#### [What is being asked]
From the line with "Архитектура" to the line with "нарушая, а лишь дополняя его", retype every line exactly, including those two, and leave out the rest of the data below.

#### [Material for this exercise]
**********

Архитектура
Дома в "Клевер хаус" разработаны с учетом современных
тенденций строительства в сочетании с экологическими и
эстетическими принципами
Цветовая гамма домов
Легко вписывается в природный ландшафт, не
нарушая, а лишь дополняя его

**********

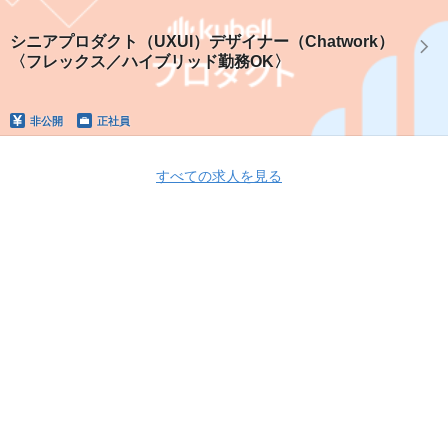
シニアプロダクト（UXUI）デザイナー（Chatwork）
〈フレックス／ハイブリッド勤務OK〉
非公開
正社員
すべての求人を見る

**********

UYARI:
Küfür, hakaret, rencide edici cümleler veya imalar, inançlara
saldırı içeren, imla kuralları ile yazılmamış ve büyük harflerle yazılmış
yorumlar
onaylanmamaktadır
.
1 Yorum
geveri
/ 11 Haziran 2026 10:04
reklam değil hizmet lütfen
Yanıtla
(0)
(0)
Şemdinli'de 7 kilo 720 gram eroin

**********

#### [Exercise response]
Архитектура
Дома в "Клевер хаус" разработаны с учетом современных
тенденций строительства в сочетании с экологическими и
эстетическими принципами
Цветовая гамма домов
Легко вписывается в природный ландшафт, не
нарушая, а лишь дополняя его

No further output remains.